Published by nothing on June 12, 2015

Recently, a friend of mine shared an article she “liked” on Facebook. It was a diatribe on why Christians shouldn’t be nice to, or even tolerate, people they disagree with. It was so vitriolic toward its stated enemy: “nice Christians,” that I literally felt sick to my stomach while reading (my peanut butter cup & Diet Pepsi brunch might not have helped).

In the post, written by someone who is apparently a pretty popular Christian blogger, these “Nice Christians” were lambasted as “usually ignorant of scripture” and reduced to an image of Barney-level-nicety. Literally — he posted a picture of the friendly purple dinosaur and even mockingly wrote out an entire stanza of the children’s show theme song. I have so many problems with this that I have to use numbers (glad Barney taught me how to count!):

  1. Really? Nice Christians must only be nice because none of them have ever read the Bible? That’s as ridiculous as it is insulting. Let me pull a Wikipedia here for a second: source citation?
  2. When you attack someone’s credibility rather than the argument, it’s called an “ad hominum fallacy” and does nothing to discuss the actual issue.
  3. When you take it even further and reduce your opponent to a caricature, this is a “straw man fallacy” and all it does is reduce conversation to name calling. (The Bible would have been a much different read if Jesus had busted out “I know you are, but what am I?!”)
  4. If you’re going to call names, since when is it a bad thing to embody the qualities we try to teach children, like Barney is known for?! How twisted does your view of how God wants us to treat other people have to be that you think Barney is somehow the opposite of how we should treat people?

OK, the world of Christendom contains opposing viewpoints. We are all sure that we are right. It’s hard for me to fathom that someone thought that argument was right…but even when we are right, can we take a step back and ask the surprisingly glaring question: what good is being right?

When I was a kid, I didn’t care about getting A’s in school. I was too young to understand why it was important to try hard, but luckily the local mini-golf course offered free games and video game tokens for report cards with A’s on them. When that started, I started caring. As an adult, I don’t remember a single mini-golf score or what video games I gleefully played for free, but I’m glad that I tried harder now because looking back, I see the value of being educated.

In Hebrews, the Bible tells us that we should be teachers of God’s word, but instead we still need to be taught. In fact, the author goes as far as to say “you should be eating solid food, instead you still need milk!” From the onset of creation, throughout the Bible, we read stories of people who should have understod what God was trying to do, but they just never got it.

The Bible is a book (ok, series of books, poems, and letters) designed to help us “get it,” and because we don’t understand even that much, the author of Hebrews basically has to say “hey you, here’s some free tokens, you should be handing out tokens to kids by now, you should ‘get it,’ but you don’t, so here you go!”

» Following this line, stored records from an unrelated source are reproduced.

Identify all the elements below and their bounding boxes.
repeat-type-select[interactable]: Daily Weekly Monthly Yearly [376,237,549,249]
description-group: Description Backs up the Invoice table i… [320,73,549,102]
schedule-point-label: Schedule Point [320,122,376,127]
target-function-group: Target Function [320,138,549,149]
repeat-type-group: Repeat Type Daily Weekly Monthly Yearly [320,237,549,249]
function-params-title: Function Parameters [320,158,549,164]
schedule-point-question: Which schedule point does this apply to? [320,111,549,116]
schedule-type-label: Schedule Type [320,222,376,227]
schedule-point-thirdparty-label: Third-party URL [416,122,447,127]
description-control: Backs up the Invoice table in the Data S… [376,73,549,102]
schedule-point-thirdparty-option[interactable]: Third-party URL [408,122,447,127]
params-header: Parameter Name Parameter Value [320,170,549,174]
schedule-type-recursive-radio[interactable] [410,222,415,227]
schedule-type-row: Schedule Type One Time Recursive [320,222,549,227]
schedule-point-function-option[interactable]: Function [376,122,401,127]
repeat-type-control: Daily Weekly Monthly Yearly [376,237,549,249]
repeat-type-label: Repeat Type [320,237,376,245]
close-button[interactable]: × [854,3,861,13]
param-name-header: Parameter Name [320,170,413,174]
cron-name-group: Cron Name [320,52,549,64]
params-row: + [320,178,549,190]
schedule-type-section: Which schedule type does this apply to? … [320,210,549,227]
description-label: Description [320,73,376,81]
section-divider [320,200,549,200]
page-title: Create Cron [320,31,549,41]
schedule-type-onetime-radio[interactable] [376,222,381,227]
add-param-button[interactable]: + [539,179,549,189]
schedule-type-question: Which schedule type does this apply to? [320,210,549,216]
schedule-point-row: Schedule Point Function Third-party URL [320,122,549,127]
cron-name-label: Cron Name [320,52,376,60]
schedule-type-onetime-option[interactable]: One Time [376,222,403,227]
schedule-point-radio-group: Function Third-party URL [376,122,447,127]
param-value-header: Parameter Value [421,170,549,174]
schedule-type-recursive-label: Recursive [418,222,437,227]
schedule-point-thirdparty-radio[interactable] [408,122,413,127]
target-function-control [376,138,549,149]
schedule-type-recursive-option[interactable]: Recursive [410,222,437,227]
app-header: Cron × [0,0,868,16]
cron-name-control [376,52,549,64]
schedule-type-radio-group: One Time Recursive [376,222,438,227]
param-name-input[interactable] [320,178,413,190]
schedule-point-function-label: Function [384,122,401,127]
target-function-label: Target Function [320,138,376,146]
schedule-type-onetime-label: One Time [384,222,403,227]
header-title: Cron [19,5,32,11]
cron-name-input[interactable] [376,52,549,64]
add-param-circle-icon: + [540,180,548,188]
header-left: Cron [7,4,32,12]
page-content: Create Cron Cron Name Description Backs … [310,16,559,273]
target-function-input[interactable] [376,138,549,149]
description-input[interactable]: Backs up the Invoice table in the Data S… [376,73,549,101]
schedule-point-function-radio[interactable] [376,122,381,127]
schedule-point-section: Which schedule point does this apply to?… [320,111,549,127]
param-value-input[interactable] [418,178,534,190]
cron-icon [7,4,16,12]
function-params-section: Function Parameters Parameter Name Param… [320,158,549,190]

Let’s be clear, if being right were a virtue, being a “know it all” would be a compliment, not an insult.

As Christians, we have to realize that being right is not a virtue, it’s a prerequisite. We should understand what God wants for us, so we can better be God’s agents of Change. The Pharisees knew more scripture word-for-word than most Christians today could even locate in the Bible. Studying and teaching the scripture was their life’s work. They were never once distracted from that work by new Game of Thrones episodes or pre-football tailgating. Yet, Jesus made it clear, he just didn’t care how right they were. He cared that despite all that knowledge, they still didn’t understand.

God loves us. God wants good things for us. So when we recite the words “on earth, as it is in Heaven” we need to to remember that those aren’t just words, it’s not just a request for God’s to-do list for God to get around to one day, it’s a reminder of the life we are supposed to be living. We are called to be Christ in the world, which means it is our job to do everything we can to make this life like the big party God is trying to throw for us.

So being right is just a prerequisite…and as Hebrews explains: one we fail at constantly.

The reason being right matters is so we can know God better, live more Christlike lives, and make it “on earth as it is in heaven.” If you think being right is its own virtue…one that exists so you can sit up on high telling people you don’t have to tolerate them, that means — not only do you not “get it” and need to be given free game tokens — you fail to “get it” so badly that you take your tokens and instead of playing video games with them, you use them as projectiles to sling at people you see without tokens in their hands.